Históricamente el dolor abdominal se ha venido denominando dolor abdominal recurrente (DAR) según los criterios de Appley en 1975, que lo definía como aquel dolor que se presentaba al menos en tres episodios en los últimos tres meses, de suficiente intensidad como para afectar a la actividad del niño. Si ello es manifestación de una alteración orgánica o funcional sólo apreciada por el paciente es sólo
un síntoma.
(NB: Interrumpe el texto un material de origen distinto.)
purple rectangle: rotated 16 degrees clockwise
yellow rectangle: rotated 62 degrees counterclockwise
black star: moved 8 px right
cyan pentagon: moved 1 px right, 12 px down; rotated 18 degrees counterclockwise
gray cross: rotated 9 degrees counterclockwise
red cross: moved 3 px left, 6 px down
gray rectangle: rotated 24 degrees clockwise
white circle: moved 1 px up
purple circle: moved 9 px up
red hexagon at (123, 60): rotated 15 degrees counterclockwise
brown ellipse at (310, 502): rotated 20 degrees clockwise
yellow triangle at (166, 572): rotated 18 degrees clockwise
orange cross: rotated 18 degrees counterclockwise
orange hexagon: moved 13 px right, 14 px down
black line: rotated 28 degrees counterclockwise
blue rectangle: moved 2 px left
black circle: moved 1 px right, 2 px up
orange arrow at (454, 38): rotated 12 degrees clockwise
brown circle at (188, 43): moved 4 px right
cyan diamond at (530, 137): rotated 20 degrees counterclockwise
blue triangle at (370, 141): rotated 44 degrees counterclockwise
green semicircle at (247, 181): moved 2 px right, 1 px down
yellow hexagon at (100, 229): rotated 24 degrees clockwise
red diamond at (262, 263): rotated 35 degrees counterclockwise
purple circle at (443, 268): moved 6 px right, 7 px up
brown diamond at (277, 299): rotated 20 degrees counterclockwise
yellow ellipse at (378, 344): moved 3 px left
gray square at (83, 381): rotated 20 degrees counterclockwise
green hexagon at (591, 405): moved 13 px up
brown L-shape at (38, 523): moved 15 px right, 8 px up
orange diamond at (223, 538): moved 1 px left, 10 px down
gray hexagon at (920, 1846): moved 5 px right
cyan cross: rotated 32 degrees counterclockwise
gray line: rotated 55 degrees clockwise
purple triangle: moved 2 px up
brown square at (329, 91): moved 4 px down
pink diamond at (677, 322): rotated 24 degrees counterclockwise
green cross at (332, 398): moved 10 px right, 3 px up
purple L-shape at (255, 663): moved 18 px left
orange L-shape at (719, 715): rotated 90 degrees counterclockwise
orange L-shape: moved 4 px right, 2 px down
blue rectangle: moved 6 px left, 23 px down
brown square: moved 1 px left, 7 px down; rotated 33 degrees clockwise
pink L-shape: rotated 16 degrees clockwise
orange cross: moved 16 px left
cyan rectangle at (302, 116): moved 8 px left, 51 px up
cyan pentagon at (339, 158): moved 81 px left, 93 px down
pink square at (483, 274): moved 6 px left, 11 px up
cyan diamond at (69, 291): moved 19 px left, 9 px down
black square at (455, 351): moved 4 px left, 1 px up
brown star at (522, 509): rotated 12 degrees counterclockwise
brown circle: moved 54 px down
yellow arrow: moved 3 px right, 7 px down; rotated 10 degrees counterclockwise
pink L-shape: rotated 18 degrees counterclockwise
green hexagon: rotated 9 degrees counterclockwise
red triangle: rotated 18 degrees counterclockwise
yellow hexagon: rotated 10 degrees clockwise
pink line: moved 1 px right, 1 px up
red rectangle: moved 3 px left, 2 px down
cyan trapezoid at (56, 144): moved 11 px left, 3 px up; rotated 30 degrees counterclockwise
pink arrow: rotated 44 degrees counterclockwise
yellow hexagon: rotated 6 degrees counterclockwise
En caso de poder ser comprobada por el observador se consideraría un signo. El objetivo es identificar una enfermedad, es decir, establecer un diagnóstico, fundándonos en los síntomas y signos de ésta. El conjunto de síntomas y signos que existen a un tiempo y definen clínicamente un estado morboso constituyen un síndrome. El DAR es un diagnóstico demasiado vago, por lo que los
miembros del grupo de ROMA II decidieron no incluirlo entre los trastornos digestivos funcionales. Por otra parte, para los procesos orgánicos los avances científicos acaecidos desde entonces como la endoscopia, la laparoscopia o la identificación del Helicobacter pylori han permitido establecer un diagnóstico. De forma similar los avances en paidosiquiatría permiten hoy excluir a pacientes con esta patología.